Taken together, our results highlight the potential role of the FC patterns in the neural processing of emotions, suggesting that large-scale FC patterns may contain rich emotional information to accurately decode both facial and bodily expressions. Our study provides new evidence for the distributed neural representations of emotions in the large-scale FC patterns and further support that general interactions between distributed brain regions may effectively contribute to the decoding of human emotions.
Network Representations for Facial and Bodily Expressions
In this study, we identified the most contributive FCs in emotion discrimination based on the classifier weights. Figures 4, 5 show the top 50 most discriminative FCs (mapped onto the cortical surfaces using BrainNet Viewer, Xia et al., 2013, and the connectogram is created using Circos, see text footnote 4) for the pairwise emotion classifications (joy vs. anger, joy vs. fear, anger vs. fear). Different colors are used to indicate different brain modules (the frontal, temporal, parietal, insula, limbic, and occipital lobes as well as the subcortical nuclei) according to the Brainnetome atlas. Lines of the intra-module connections are represented by the same color as the located module, while the inter-module connections are represented by gray lines. We found that these emotion-discriminative networks were widely distributed in both hemispheres, containing FCs among widespread brain regions in occipital, parietal, temporal, and frontal lobes, ranging from primary visual areas to higher-level cognitive areas. Particularly, these networks included classical face- and body-selective areas, such as the FG and the posterior superior temporal sulcus (pSTS). Additionally, regions that were not classically considered sensitive by traditional activation-based measures, such as the postcentral gyrus and the middle frontal gyrus, were also included in the discriminative networks. To some extent, these results were compatible with recent fcMVPA studies on decoding of various object categories, sounds, and facial expressions, suggesting the potential effects of the activation-defined neutral areas on high-level cognition (Wang et al., 2016; Liang et al., 2018; Zhang et al., 2018). Together, our results from the discriminative network analysis indicate how large-scale FC patterns reconfigure in the processing of facial and bodily expressions and further corroborate the distributed neural representation for the emotion recognition.

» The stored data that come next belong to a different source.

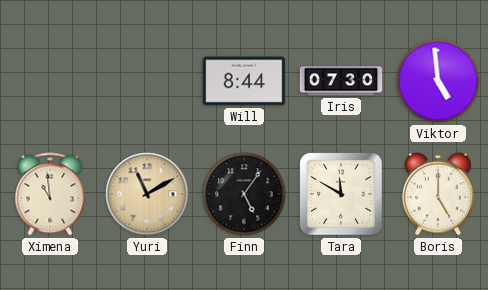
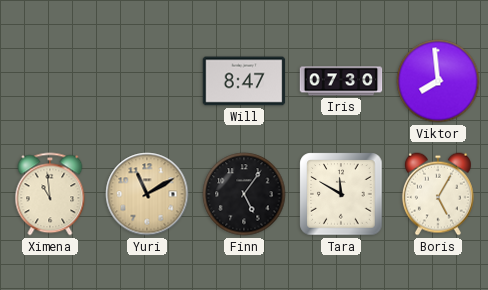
Will: 8:44 -> 8:47
Viktor: 4:59 -> 7:59
Boris: 5:00 -> 5:05
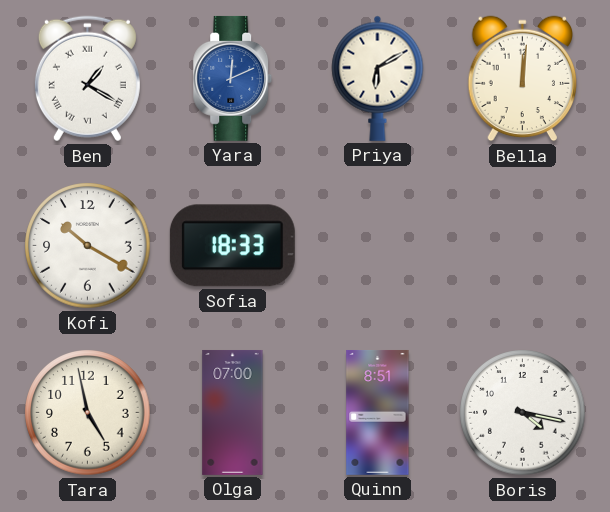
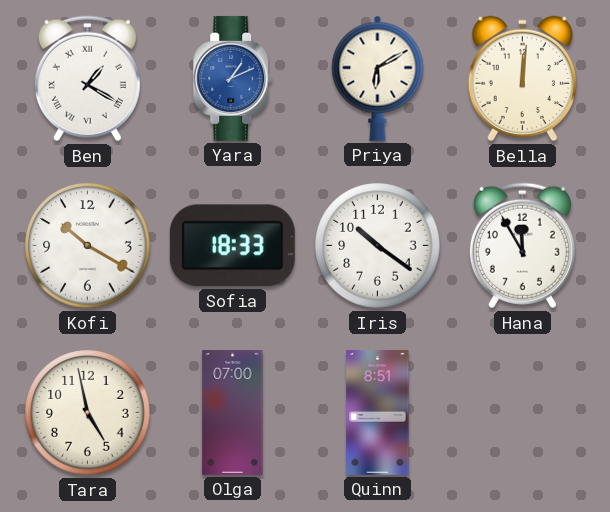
Yara: 12:11 -> 1:11
Iris: none -> 10:21
Hana: none -> 11:55
Boris: 4:17 -> none
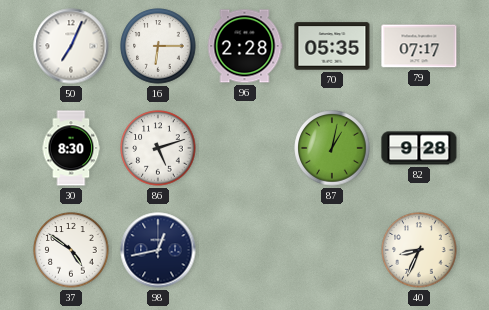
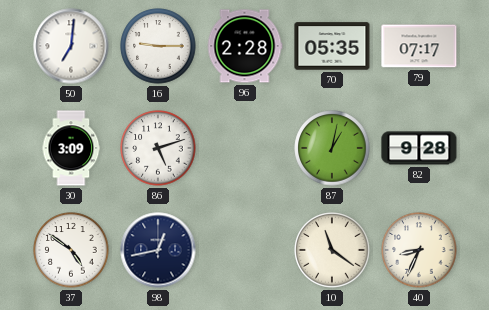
50: 7:04 -> 7:01
16: 6:15 -> 9:15
30: 8:30 -> 3:09
10: none -> 11:21
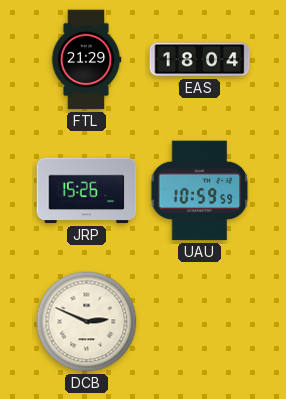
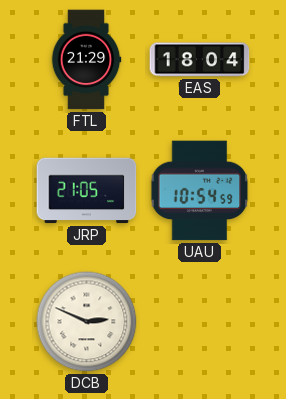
JRP: 15:26 -> 21:05
UAU: 10:59 -> 10:54
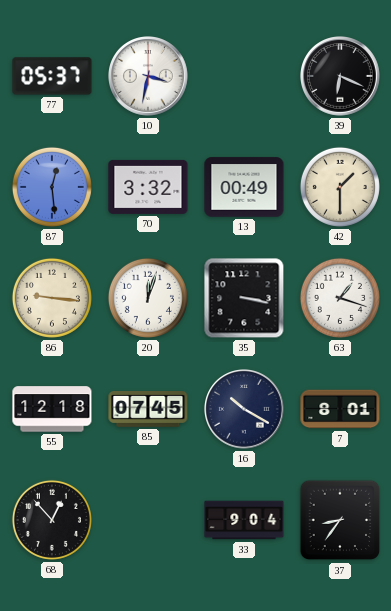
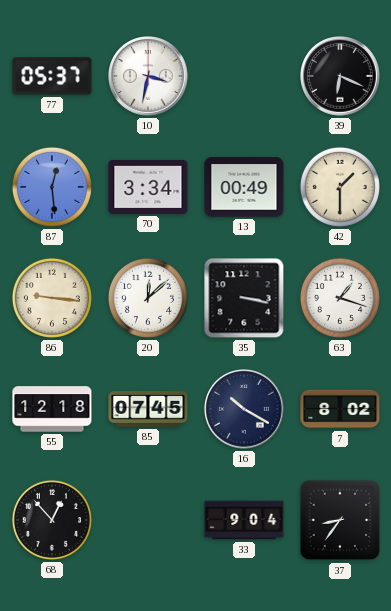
70: 3:32 -> 3:34
20: 12:03 -> 12:08
7: 8:01 -> 8:02
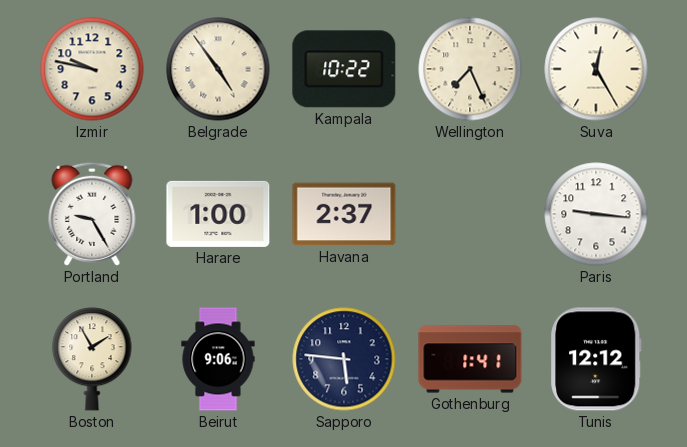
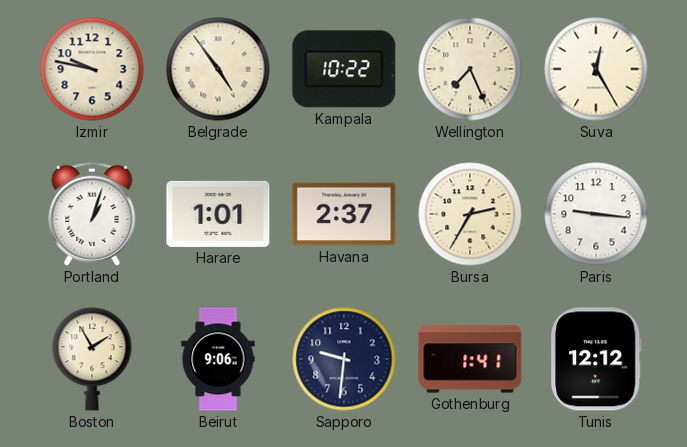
Portland: 9:25 -> 1:03
Harare: 1:00 -> 1:01
Bursa: none -> 2:35
Sapporo: 5:46 -> 9:31
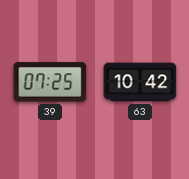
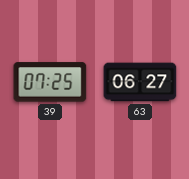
63: 10:42 -> 06:27
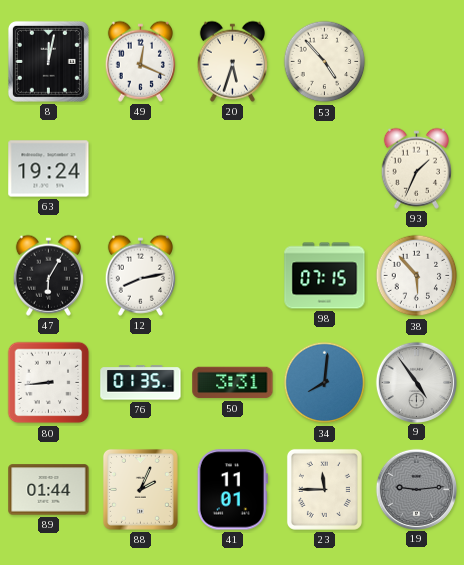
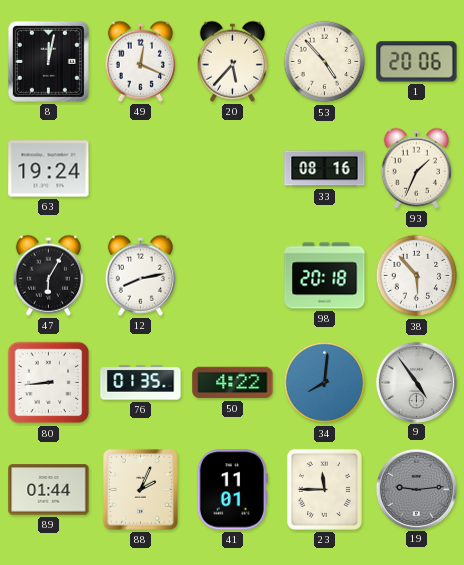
20: 5:33 -> 5:37
1: none -> 20:06
33: none -> 08:16
98: 07:15 -> 20:18
50: 3:31 -> 4:22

Furthermore, we constructed an emotion-preferring network for each emotion category, composed of FCs that significantly contributed to the classifications between a particular emotion and the other two emotion categories (Table 4). With insight into these emotion-preferring networks, we found that for the facial expressions, joy evoked FCs across the occipital, the frontal, the temporal, and the parietal lobes; fear evoked more FCs than joy and anger, which is mainly across the occipital, the temporal, the frontal, and the parietal lobes as well as the subcortical nuclei; and anger evoked FCs across all seven modules. Our results were compatible with previous studies on facial expression perception, which demonstrated the involvement of anatomical regions, such as the visual areas, the FG, the STS, the amygdala, the insula, the middle temporal gyrus, and the inferior frontal areas, in the processing, analyzing, and evaluating of the emotional facial stimuli (Trantmann et al., 2009; Kret et al., 2011; Harry et al., 2013; Furl et al., 2015; Henriksson et al., 2015; Wegrzyn et al., 2015; Liang et al., 2017). Moreover, results of our emotion-preferring networks may provide new evidence to indicate the potential preference of a specific region in the processing of particular emotions; for instance, in our study, amygdala was involved in the discriminative network for fear, which was consistent with previous findings that showed that amygdala could enhance the encoding of fearful facial expressions using dynamic causal modeling analysis (Furl et al., 2013, 2015).
For the emotion-preferring networks of bodily expressions, however, we found that the networks for each emotion were different from that for the facial expressions. When perceiving emotions from bodily stimuli, joy mainly evoked FCs across the temporal, the parietal, and the frontal lobes as well as the subcortical nuclei; anger evoked FCs across the subcortical nuclei, the occipital, the parietal, and the frontal lobes; and fear mainly evoked FCs across the frontal, the temporal, the occipital, and the parietal lobes. For fear, the bilateral lateral occipital cortex served as the hub region (most densely connected region). Previous studies using activation-based analysis have found the preferential activations in the STS, the superior parietal lobule, the superior temporal gyrus, and the thalamus for the bodily expression perception (Kret et al., 2011; Yang et al., 2018). Our results were consistent with these previous findings, and may further our understanding of the neural basis for decoding of bodily expressions. Moreover, for a particular emotion, discriminative FCs for facial and bodily expressions were distinct, suggesting that the human brain employs separate network representations for facial and bodily expressions of the same emotions. To sum, our results provide new evidence for the network representations of emotions, and suggest that emotions perceiving from different body cues may be processed rely upon different networks.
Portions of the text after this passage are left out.